Dear Mistress Maeve,
Just finished up my junior year of college and will be returning next semester, living with the same group of guys I roomed with this year. I’ve been chill with these guys since first-year orientation, and I thought I knew everything about them. However, a situation just occurred that I can’t get forget about.
On the last day of our lease, one of my housemates apparently thought we had all moved out, but I still had one load of stuff to take out. When I went back, I found him beating off in the living room. He thought he would be alone, so no big deal — but I know that I saw something in his butt. Is this a normal thing for men to do? Does this mean he’s gay? Because I don’t know any straight guys who let anything near their asses. I don't want it to be weird next semester.
Dear Exit Only,
Would you feel weird about being his roommate because you caught him masturbating, or because you think he’s gay? Either way, it’s time for you to grow up and see this situation for what it is: no big deal.

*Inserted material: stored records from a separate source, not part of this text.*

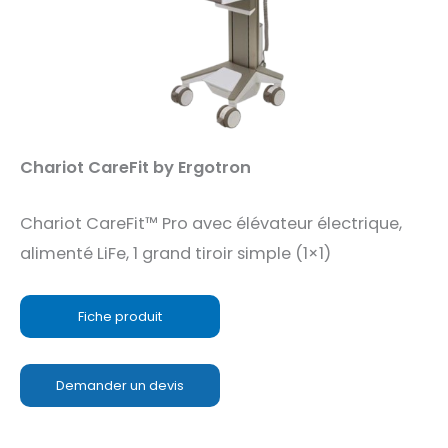
Chariot CareFit by Ergotron
Chariot CareFit™ Pro avec élévateur électrique,
alimenté LiFe, 1 grand tiroir simple (1×1)
Fiche produit
Demander un devis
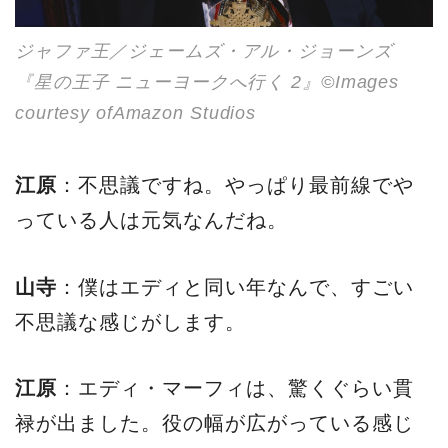
ジャファ王／ジェームズ・アル・ジョーンズ
『星の王子 ニューヨークへ行く 2』©Images
courtesy ofAmazon Studios
江原
：不思議ですね。やっぱり最前線でや
っている人は元気なんだね。
山寺
：僕はエディと同い年なんで、すごい
不思議な感じがします。
江原
：エディ・マーフィは、驚くぐらい貫
禄が出ました。役の幅が広がっている感じ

Sure, whacking off in a common area of the house is a no-no — but, like you said, he thought everyone had moved out. As far as the “something” in his butt is concerned, it doesn’t make him gay. In fact, the only thing it makes him is more sexually enlightened than you. The anus has thousands of sensitive nerve endings, plus it gives you access to your prostate. Many men, gay and straight alike, derive immense pleasure from anal stimulation with a tongue, finger or toy.
Walking in on your roommate getting busy with himself must have been a shock, but by the time next semester rolls around, it will most likely be a distant memory. If it turns out your roomie is gay, you shouldn’t allow it to have any bearing on your friendship — he’s still the same guy you’ve known for years.
Use this awkward experience to further your own sexual exploration. Before you go knocking anal pleasure, you might want to try it. Who knows, you might change your “Exit Only” sign to read “Entrance in Rear.”